> **LISTED RECORDS**:
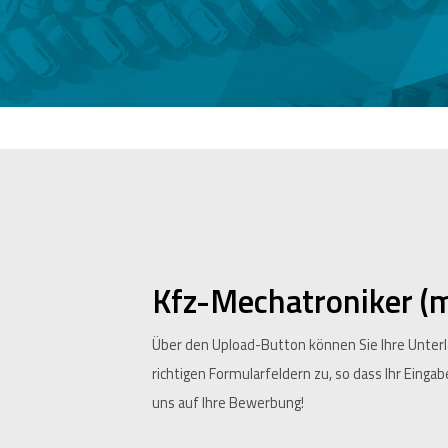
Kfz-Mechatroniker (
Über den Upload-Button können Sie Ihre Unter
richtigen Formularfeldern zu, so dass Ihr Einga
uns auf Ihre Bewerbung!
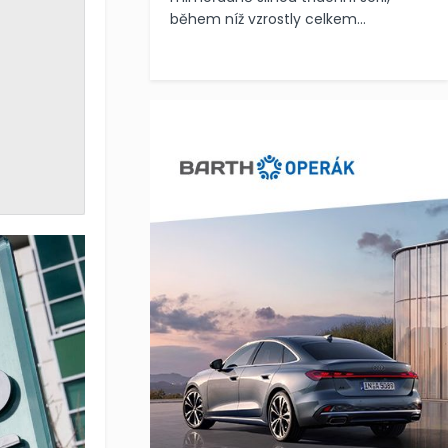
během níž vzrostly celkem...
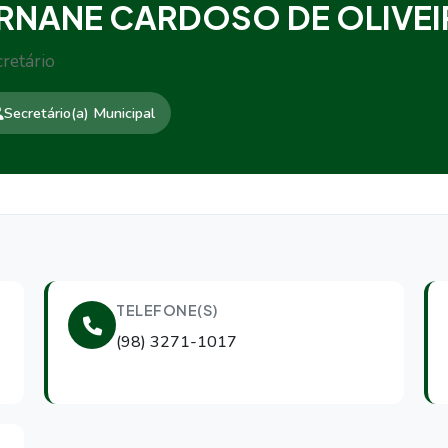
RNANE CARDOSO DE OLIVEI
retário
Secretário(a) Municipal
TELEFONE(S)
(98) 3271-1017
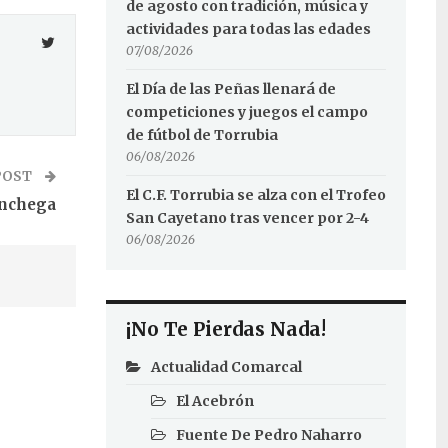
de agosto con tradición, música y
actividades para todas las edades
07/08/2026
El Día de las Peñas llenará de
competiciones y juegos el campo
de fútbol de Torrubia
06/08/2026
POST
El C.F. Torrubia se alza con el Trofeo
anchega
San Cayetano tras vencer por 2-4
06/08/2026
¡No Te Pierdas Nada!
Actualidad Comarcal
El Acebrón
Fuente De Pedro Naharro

> **TASK DIRECTIONS**:
In the data above, which lines include "Torrubia"? Return those lines.

> **REPLY TO THE TASK**:
de fútbol de Torrubia
El C.F. Torrubia se alza con el Trofeo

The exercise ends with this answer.